For self-hosted customers, whether deploying on-premise, using Pexip Private Cloud, or deploying on a standard Infrastructure-as-a-Service (IaaS) platform, Pexip has positioned our application to insert directly into enterprise architectures focused on data security and privacy. In a self-hosted Infinity environment, you retain complete ownership of all application and operational data. Although this is not a comprehensive list, your organization is the sole arbiter and beneficiary of the following:
- User data privacy policy
- User access policy (Authentication and Authorization)
- Data / Trend analysis
- Session content and usage metrics
- Application and network administration
- Session and system auditing
The security advantages of this approach cannot be overstated: these are your platforms, your applications, and your policies. Pexip has no control over them, nor would we ever want or need to have it. This approach adheres to the strictest security standards established by such risk management frameworks as GDPR, NIST SP 800-37, ISO 27001, PCI DSS, and HIPAA, among others. We give you direct access to some of the most powerful encryption configuration and management tools in the industry, and we let you govern what you do with it.
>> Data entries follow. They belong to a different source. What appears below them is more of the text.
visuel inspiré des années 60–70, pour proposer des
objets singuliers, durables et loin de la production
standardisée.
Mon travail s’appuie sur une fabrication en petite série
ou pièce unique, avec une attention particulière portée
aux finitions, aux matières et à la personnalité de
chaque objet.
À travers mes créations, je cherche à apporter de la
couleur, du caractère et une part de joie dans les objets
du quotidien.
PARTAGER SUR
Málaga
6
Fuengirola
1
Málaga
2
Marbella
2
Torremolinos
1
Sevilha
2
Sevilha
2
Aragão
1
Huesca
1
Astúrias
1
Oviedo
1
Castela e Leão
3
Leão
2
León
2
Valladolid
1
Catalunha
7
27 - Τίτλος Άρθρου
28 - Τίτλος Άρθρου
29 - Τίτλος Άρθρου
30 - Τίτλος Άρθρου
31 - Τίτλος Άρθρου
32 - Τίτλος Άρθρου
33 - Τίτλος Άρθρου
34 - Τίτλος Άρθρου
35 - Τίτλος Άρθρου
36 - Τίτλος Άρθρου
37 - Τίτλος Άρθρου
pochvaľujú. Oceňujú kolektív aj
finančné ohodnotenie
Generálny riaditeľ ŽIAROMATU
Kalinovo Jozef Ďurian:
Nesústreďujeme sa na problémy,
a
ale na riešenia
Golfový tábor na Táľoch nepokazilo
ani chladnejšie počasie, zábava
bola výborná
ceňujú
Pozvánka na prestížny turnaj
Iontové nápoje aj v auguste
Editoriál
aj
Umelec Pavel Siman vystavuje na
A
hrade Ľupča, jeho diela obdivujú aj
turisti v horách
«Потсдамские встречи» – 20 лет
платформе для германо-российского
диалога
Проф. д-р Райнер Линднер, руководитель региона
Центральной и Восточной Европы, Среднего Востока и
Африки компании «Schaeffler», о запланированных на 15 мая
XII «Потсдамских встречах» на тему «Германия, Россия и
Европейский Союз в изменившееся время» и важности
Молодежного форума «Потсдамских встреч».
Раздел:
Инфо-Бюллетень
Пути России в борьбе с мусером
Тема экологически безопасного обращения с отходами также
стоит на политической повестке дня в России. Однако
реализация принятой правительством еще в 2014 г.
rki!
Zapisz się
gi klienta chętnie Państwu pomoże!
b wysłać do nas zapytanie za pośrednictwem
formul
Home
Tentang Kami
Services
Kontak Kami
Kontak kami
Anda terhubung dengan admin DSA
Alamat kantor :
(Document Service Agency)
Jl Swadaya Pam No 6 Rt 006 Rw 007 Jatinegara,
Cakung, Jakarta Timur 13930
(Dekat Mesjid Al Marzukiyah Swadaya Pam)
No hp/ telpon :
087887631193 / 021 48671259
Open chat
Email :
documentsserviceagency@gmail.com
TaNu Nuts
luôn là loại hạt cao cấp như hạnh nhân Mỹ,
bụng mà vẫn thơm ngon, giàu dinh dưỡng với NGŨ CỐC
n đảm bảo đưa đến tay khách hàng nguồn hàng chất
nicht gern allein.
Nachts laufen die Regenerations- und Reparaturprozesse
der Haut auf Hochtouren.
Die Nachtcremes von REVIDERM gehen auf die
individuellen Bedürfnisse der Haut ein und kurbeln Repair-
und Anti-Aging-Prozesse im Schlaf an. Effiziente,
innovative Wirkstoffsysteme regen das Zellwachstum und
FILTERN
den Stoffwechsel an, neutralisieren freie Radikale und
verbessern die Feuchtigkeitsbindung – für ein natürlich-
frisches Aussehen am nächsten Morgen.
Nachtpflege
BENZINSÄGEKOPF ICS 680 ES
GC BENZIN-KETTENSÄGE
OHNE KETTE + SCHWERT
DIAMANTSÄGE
Your Data. Your Rules. Our Tools.
That’s The Pexip Way.
Sources:
- Organizations requiring legacy cryptographic algorithms for interoperability may implement a limited number of TLS-compliant options during initial configuration by overriding system defaults. Pexip will always first request the optimal encryption platform during session negotiation and only then begin proceeding down the organizationally-approved chain until each endpoint successfully negotiates.
- Pexip Infinity encryption modules are compliant with the US Federal Information Processing Standard (FIPS) 140-2 and may be operated in FIPS mode for those organizations that have this requirement.
- Note that authentication is distinct from authorization. Authorization bestows system privileges upon users, while authentication bestows identity. Put another way, authentication determines who you are, while authorization determines what you do.
- This process is typically handled via the selected browser in web applications. Desktop clients will handle this exchange directly with the OS.
- Although it is beyond the scope of this discussion, there are intriguing developments for 2FA systems to begin to support the other two authentication factors: something you are (biometric data) and something you do (behavioral pattern analysis).
- The 11 AM Problem refers to the tendency for globally-distributed organizations to have meetings clustered in the late morning, in order to accommodate normal workdays spread across multiple timezones. Similar clusters may appear throughout the day, depending on organizational reach. This requires a conference capability that can flex to accommodate the expansion, but which does not overburden resources during off-peak hours.